2.6 The failure of the
Company to pay the Executive his Annual Base Salary as provided in
Section 2.1 may, in the Executive’s sole discretion, be
deemed a breach of this Agreement and, unless such breach is cured
within fifteen days after written notice to the Company, this
Agreement shall terminate. the Executive’s claims against the
Company arising out of the nonpayment shall survive termination of
this Agreement.
2.7 During the first year of
the term of this Agreement, the Executive shall be entitled to a
vacation of two non-consecutive weeks during which time his
compensation shall be paid in full.

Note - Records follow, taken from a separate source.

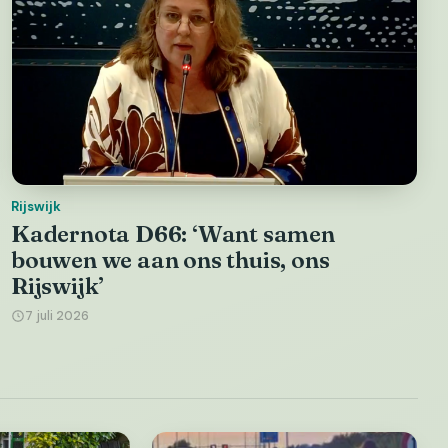
Rijswijk
Kadernota D66: ‘Want samen
bouwen we aan ons thuis, ons
Rijswijk’
7 juli 2026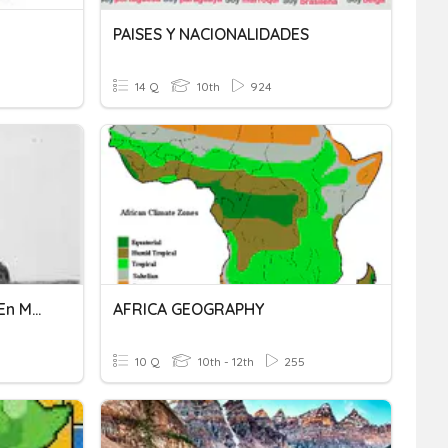
PAISES Y NACIONALIDADES
14 Q
10th
924
Paises Que Intervinieron En Mexico
AFRICA GEOGRAPHY
10 Q
10th - 12th
255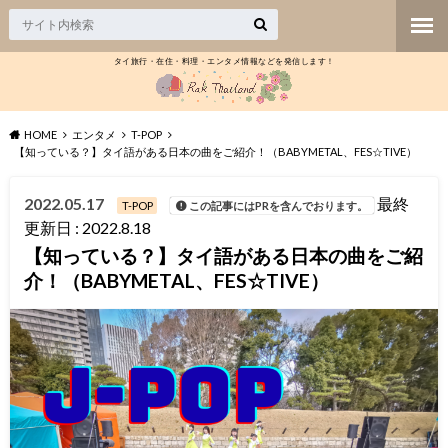
タイ旅行・在住・料理・エンタメ情報などを発信します！
HOME
エンタメ
T-POP
【知っている？】タイ語がある日本の曲をご紹介！（BABYMETAL、FES☆TIVE）
2022.05.17
最終
T-POP
この記事にはPRを含んでおります。
更新日 : 2022.8.18
【知っている？】タイ語がある日本の曲をご紹
介！（BABYMETAL、FES☆TIVE）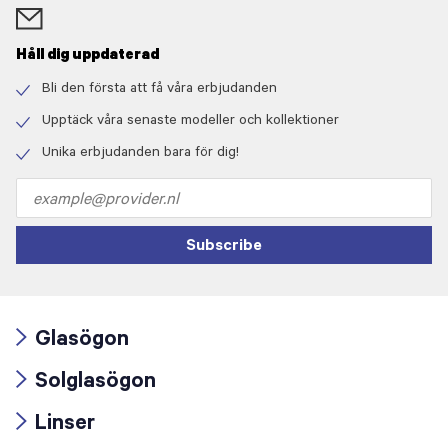
Håll dig uppdaterad
Bli den första att få våra erbjudanden
Check
icon
Upptäck våra senaste modeller och kollektioner
Check
icon
Unika erbjudanden bara för dig!
Check
icon
Email
address
Subscribe
Glasögon
Arrow
Solglasögon
icon
Arrow
Linser
icon
Arrow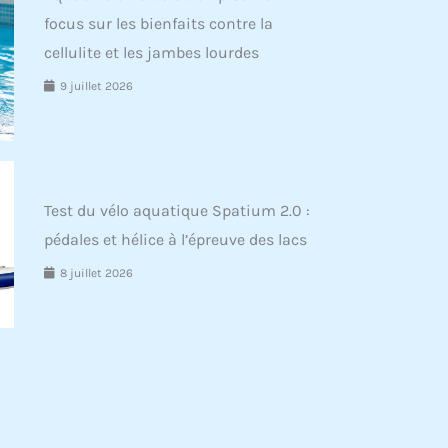
focus sur les bienfaits contre la
cellulite et les jambes lourdes
9 juillet 2026
Test du vélo aquatique Spatium 2.0 :
pédales et hélice à l’épreuve des lacs
8 juillet 2026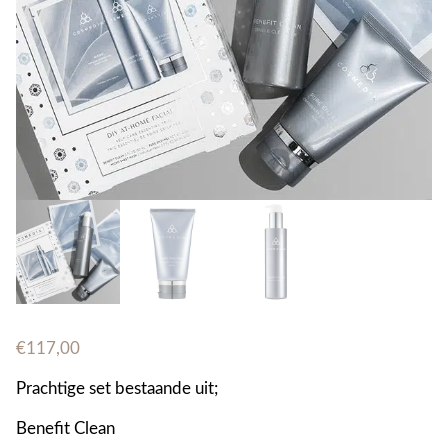
€
117,00
Prachtige set bestaande uit;
Benefit Clean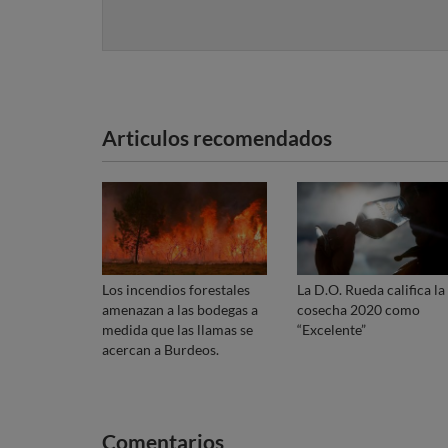
Articulos recomendados
Los incendios forestales
La D.O. Rueda califica la
amenazan a las bodegas a
cosecha 2020 como
medida que las llamas se
“Excelente”
acercan a Burdeos.
Comentarios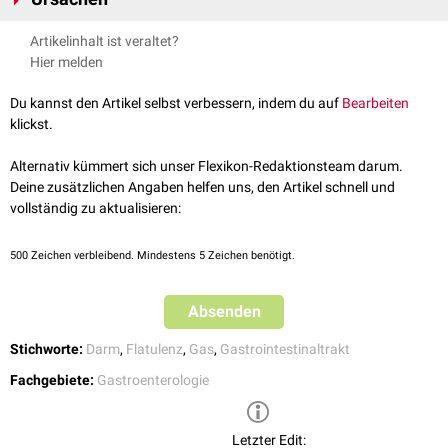
Verschlucken von Luft (
Aerophagie
)
Artikelinhalt ist veraltet?
Konsum von
Nahrungsmitteln
, die mit einer vermehrten
Hier melden
Gasproduktion einhergehen (z.B.
FODMAPs
)
Laktoseintoleranz
Du kannst den Artikel selbst verbessern, indem du auf
Bearbeiten
Intoleranzen gegenüber bestimmten Zuckermolekülen (z.B.
klickst.
Fruktoseintoleranz
und
Sorbitintoleranz
)
Krankheitsbilder, die mit einer vermehrten Gasproduktion assoziiert
Alternativ kümmert sich unser Flexikon-Redaktionsteam darum.
sind (z.B.
Zöliakie
oder
Kurzdarmsyndrom
)
Deine zusätzlichen Angaben helfen uns, den Artikel schnell und
vollständig zu aktualisieren:
500
Zeichen verbleibend. Mindestens 5 Zeichen benötigt.
Absenden
Stichworte:
Darm
,
Flatulenz
,
Gas
,
Gastrointestinaltrakt
Fachgebiete:
Gastroenterologie
Letzter Edit: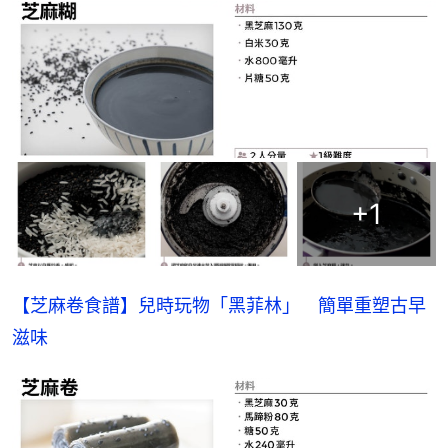
+
1
【芝麻卷食譜】兒時玩物「黑菲林」　簡單重塑古早
滋味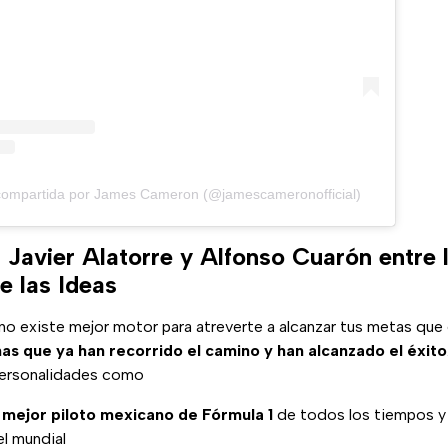
 compartida por James Cameron (@jamescameronofficial)
 Javier Alatorre y Alfonso Cuarón entre 
de las Ideas
no existe mejor motor para atreverte a alcanzar tus metas que 
nas que ya han recorrido el camino y han alcanzado el éxito
ersonalidades como
 mejor piloto mexicano de Fórmula 1
de todos los tiempos y 
el mundial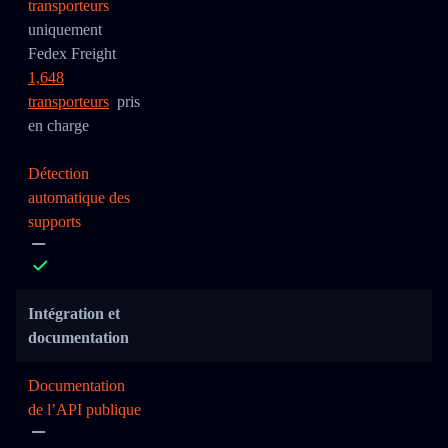
transporteurs
uniquement
Fedex Freight
1,648
transporteurs
pris
en charge
Détection
automatique des
supports
Intégration et
documentation
Documentation
de l’API publique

During the Term, the length of
annual vacation time shall increase by one week for every year of
service to the Company up to a maximum of four weeks.
2.8 Within 45 days from the
execution of this Agreement, the Company shall have procured and
shall maintain throughout the remainder of the term of this
Agreement, a policy or policies of liability insurance for the
protection and benefit of directors and officers of the Company.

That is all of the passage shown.